◆ What this task involves: Gather each line containing the string "lama" from these entries.

◆ Data:
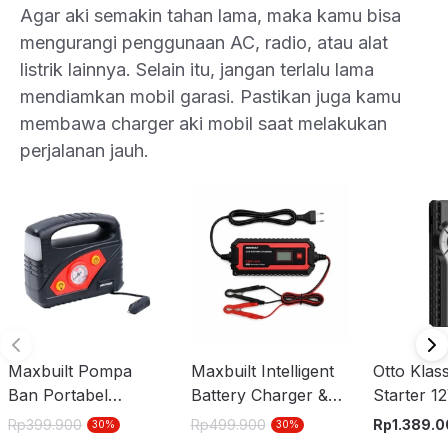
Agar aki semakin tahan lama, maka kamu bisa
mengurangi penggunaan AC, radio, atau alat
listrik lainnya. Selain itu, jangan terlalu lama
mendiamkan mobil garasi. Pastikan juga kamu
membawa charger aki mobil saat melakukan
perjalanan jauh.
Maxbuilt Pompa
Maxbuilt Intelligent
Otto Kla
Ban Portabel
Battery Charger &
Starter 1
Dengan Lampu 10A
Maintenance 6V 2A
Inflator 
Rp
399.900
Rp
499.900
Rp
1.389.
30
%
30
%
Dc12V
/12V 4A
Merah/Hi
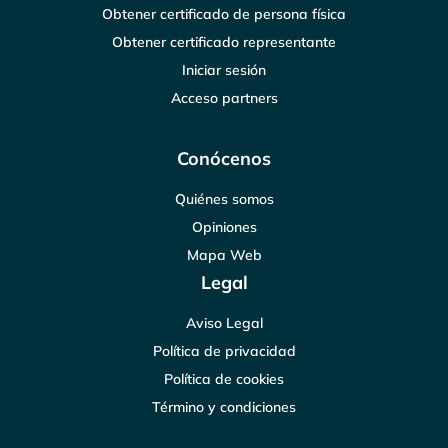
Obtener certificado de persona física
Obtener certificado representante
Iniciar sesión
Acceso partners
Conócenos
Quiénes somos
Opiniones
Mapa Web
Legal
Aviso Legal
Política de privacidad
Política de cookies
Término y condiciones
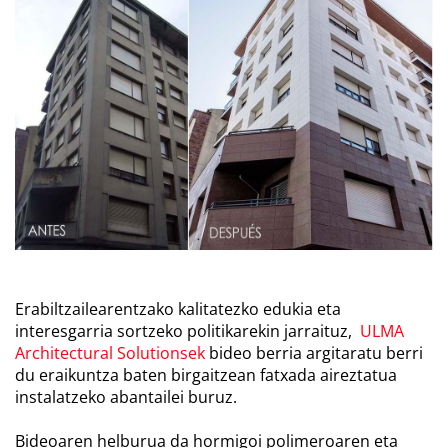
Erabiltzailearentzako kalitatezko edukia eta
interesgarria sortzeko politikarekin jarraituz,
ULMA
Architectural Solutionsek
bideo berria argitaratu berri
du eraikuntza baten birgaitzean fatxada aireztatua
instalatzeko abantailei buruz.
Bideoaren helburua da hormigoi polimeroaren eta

==

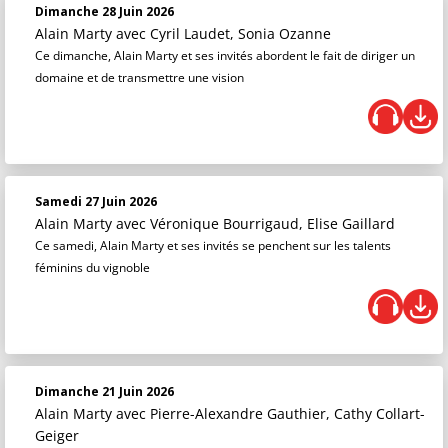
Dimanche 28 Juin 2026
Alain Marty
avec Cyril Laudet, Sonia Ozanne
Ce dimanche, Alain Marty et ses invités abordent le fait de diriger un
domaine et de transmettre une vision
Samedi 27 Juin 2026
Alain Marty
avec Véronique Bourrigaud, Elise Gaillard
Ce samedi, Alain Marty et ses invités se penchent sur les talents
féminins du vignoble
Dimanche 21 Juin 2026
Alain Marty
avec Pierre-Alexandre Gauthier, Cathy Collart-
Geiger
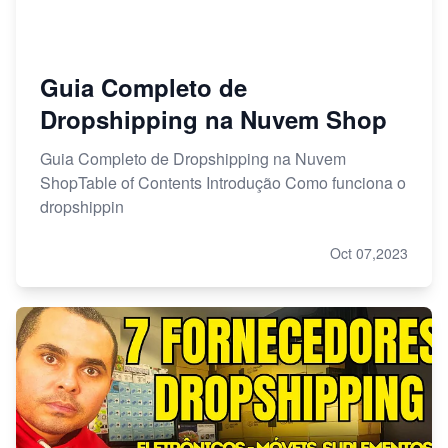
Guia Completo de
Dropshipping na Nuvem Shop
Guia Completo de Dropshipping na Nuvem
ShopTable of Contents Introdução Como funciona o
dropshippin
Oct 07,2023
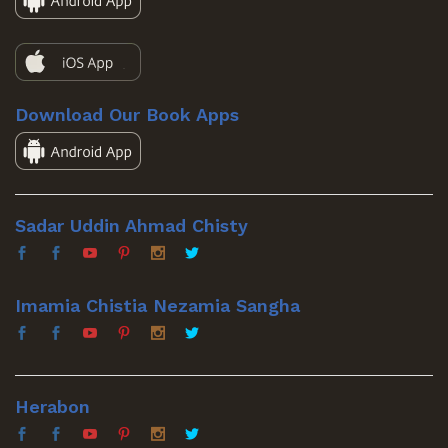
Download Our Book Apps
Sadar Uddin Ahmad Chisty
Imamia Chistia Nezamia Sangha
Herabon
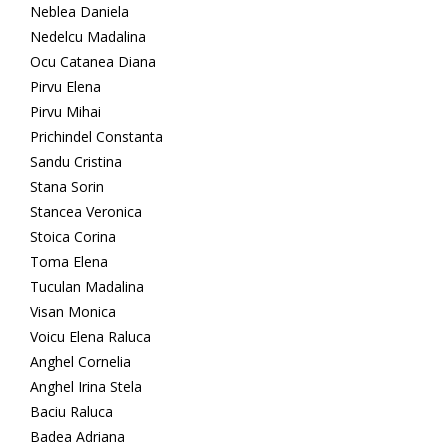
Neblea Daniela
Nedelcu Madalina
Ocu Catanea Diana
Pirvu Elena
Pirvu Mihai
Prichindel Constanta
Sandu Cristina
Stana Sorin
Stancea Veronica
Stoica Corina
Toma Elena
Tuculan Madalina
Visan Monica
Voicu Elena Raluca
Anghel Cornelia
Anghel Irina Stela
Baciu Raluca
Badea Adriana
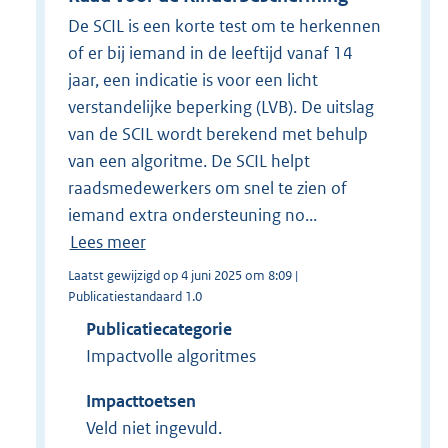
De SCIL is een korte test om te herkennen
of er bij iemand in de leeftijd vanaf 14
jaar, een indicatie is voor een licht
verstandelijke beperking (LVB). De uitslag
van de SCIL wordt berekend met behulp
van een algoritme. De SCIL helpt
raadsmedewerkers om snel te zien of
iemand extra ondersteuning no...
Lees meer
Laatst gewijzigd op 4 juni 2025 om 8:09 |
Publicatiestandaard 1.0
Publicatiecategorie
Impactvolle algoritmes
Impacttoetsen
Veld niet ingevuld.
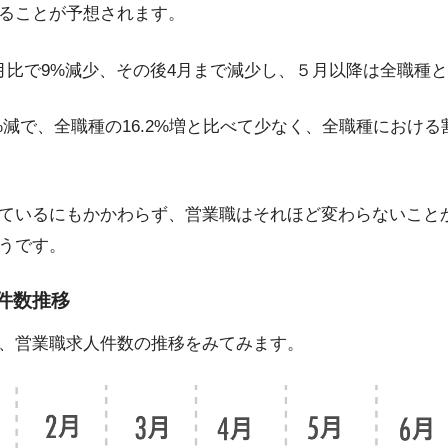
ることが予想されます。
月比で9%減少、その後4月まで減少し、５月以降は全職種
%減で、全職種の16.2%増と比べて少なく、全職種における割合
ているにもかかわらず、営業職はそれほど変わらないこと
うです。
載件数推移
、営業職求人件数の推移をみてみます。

◆ Solved exercise:
Agar aki semakin tahan lama, maka kamu bisa
listrik lainnya. Selain itu, jangan terlalu lama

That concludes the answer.